5.  Izin dari Pengadilan
Tentang kemandulan, tentu saja Pengadilan akan meneliti secara objektif, karena melalui pemeriksaan medis akan dapat diketahui siapa sebenarnya yang tidak dapat memberi keturunan, apakah istri ataukah justru suami itu sendiri. Mengingat cara-cara pengaturan yang ketat itu, maka diharapkan angka poligami akan dapat ditekan serendah mungkin beserta segala akibat buruknya.

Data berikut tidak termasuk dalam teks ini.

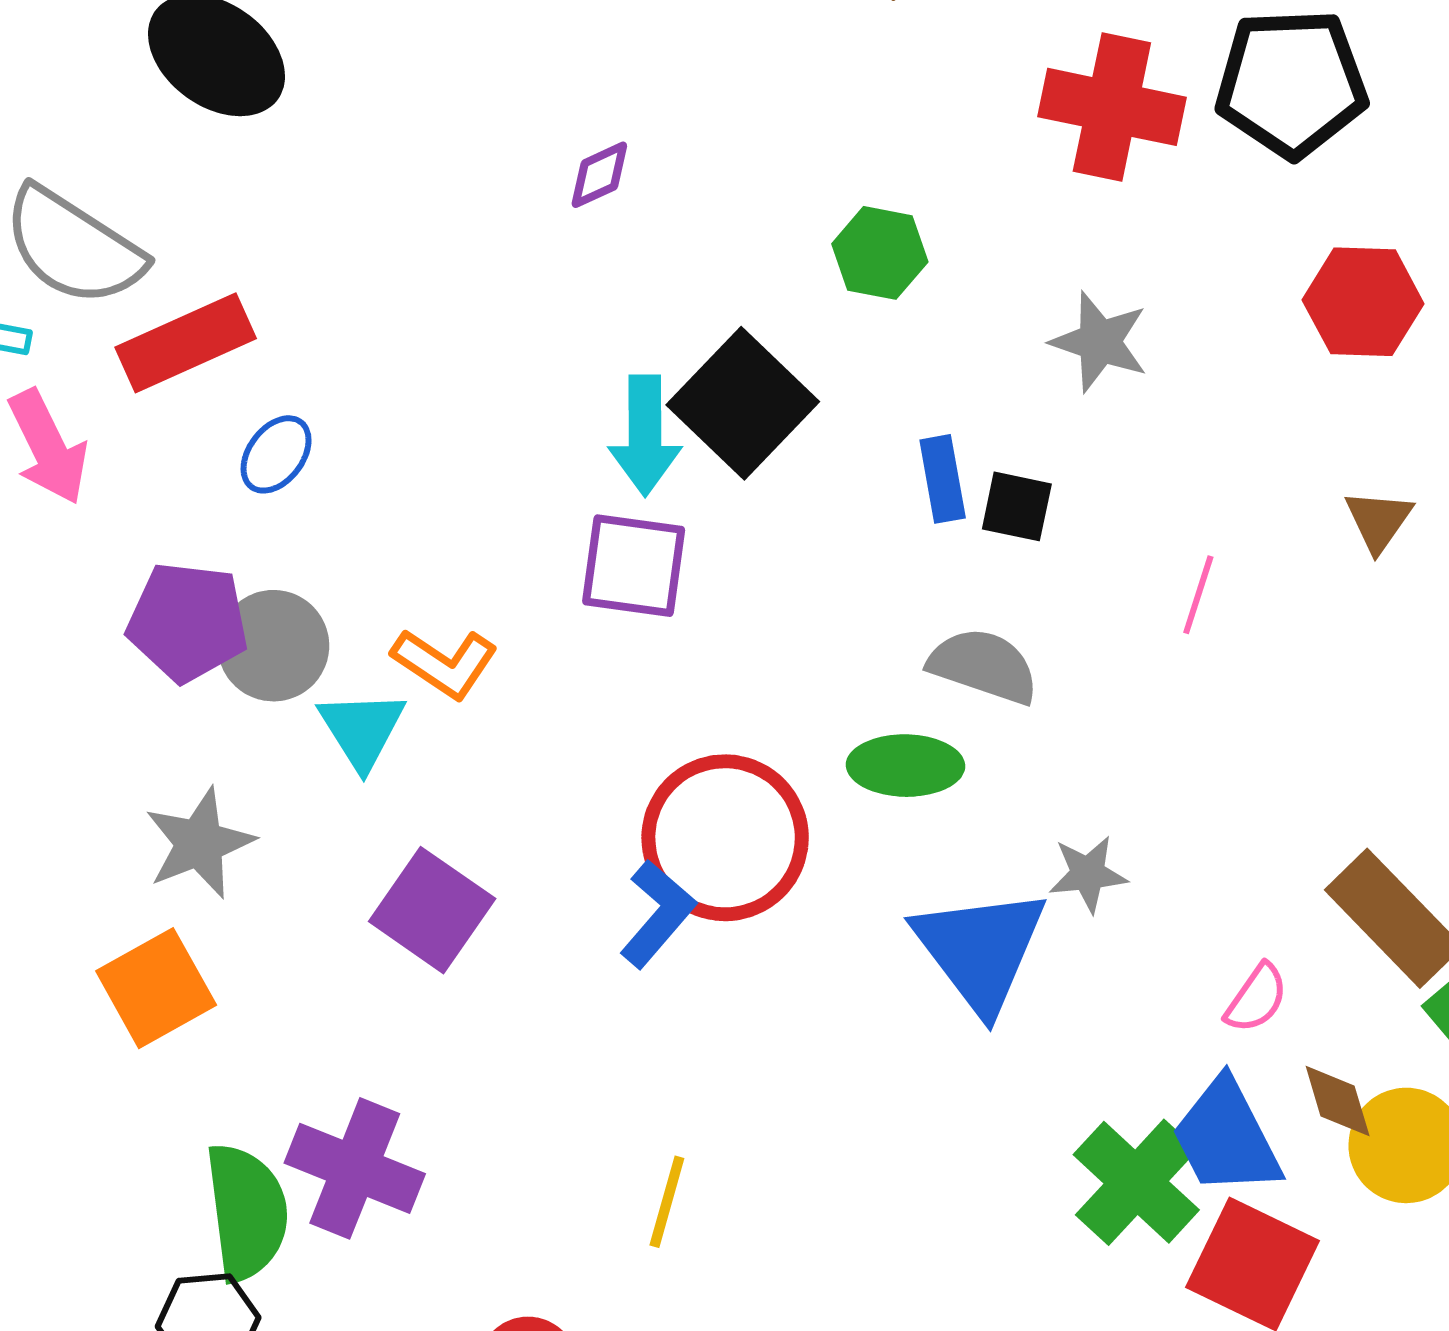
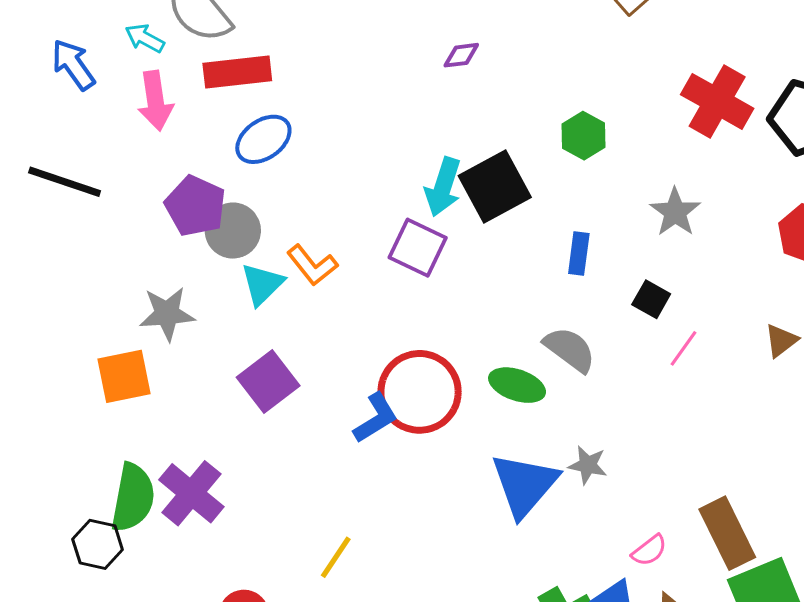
blue ellipse: (276, 454) -> (263, 139), size x1.4
black square: (1017, 506) -> (651, 299), moved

6.  Kematangan calon mempelai
Undang-undang ini menganut prinsip bahwa calon suami istri harus telah matang jasmani dan rohaninya untuk melangsungkan perkawinan, agar supaya dapat memenuhi tujuan luhur dari perkawinan dan mendapat keturunan yang baik dan sehat. Oleh karena itu harus dicegah adanya perkawinan anak-anak di bawah umur. Di samping itu perkawinan mempunyai hubungan erat dengan masalah kependudukan. Ternyata bahwa batas umur yang lebih rendah bagi wanita untuk kawin, mengakibatkan laju kelahiran yang lebih tinggi. Oleh karena itu Undang-undang ini menentukan batas umur untuk kawin,  yaitu 21 Tahun.
Namun demikian dalam keadaan yang sangat memaksa (darurat), perkawinan di bawah umur tersebut dimungkinkan, tetapi setelah memperoleh dispensasi dari Pengadilan atas permintaan orang tua (pasal 7 ayat 1 dan 2).

Demikianlah beberapa hal tentang Undang-undang Perkawinan yang dapat kami sampaikan pada kesempatan ini, semoga dapat bermanfaat dan menjadi bahan acuan di dalam pelaksanaan kehidupan bermasyarakat dan bernegara. Terima kasih atas segala perhatian, dan mohon maaf atas segala kekurangan.


[1] Disampaikan pada acara  “Pertemuan Catur Wulan DWP Setjen BPK” di Jakarta, 24 April 2007.